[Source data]
***

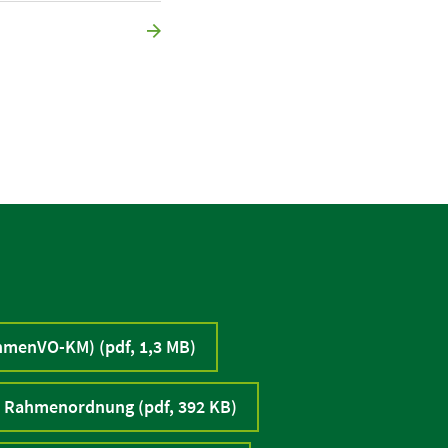
menVO-KM) (pdf, 1,3 MB)
- Rahmenordnung (pdf, 392 KB)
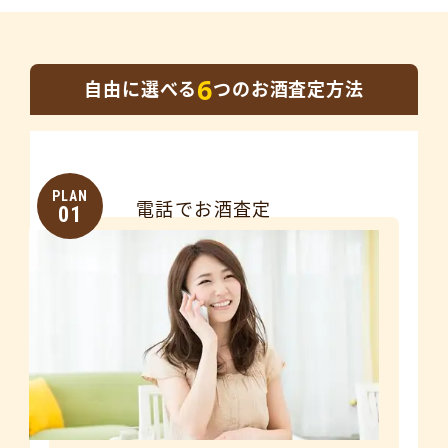
6
自由に選べる
つのお酒査定方法
PLAN
電話でお酒査定
01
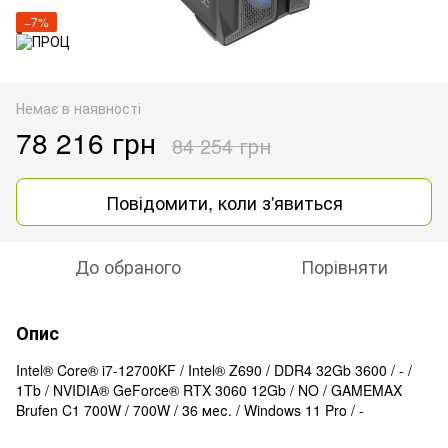
−7%
Немає в наявності
78 216 грн
84 254 грн
Повідомити, коли з'явиться
До обраного
Порівняти
Опис
Intel® Core® i7-12700KF / Intel® Z690 / DDR4 32Gb 3600 / - /
1Tb / NVIDIA® GeForce® RTX 3060 12Gb / NO / GAMEMAX
Brufen C1 700W / 700W / 36 мес. / Windows 11 Pro / -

***

■ **TASK DIRECTIONS**:
The records above should be repeated exactly, with no pictures in the copy.

■ **EXERCISE OUTPUT**:
menVO-KM) (pdf, 1,3 MB)
- Rahmenordnung (pdf, 392 KB)
6
自由に選べる
つのお酒査定方法
PLAN
電話でお酒査定
01
−7%
Немає в наявності
78 216 грн
84 254 грн
Повідомити, коли з'явиться
До обраного
Порівняти
Опис
Intel® Core® i7-12700KF / Intel® Z690 / DDR4 32Gb 3600 / - /
1Tb / NVIDIA® GeForce® RTX 3060 12Gb / NO / GAMEMAX
Brufen C1 700W / 700W / 36 мес. / Windows 11 Pro / -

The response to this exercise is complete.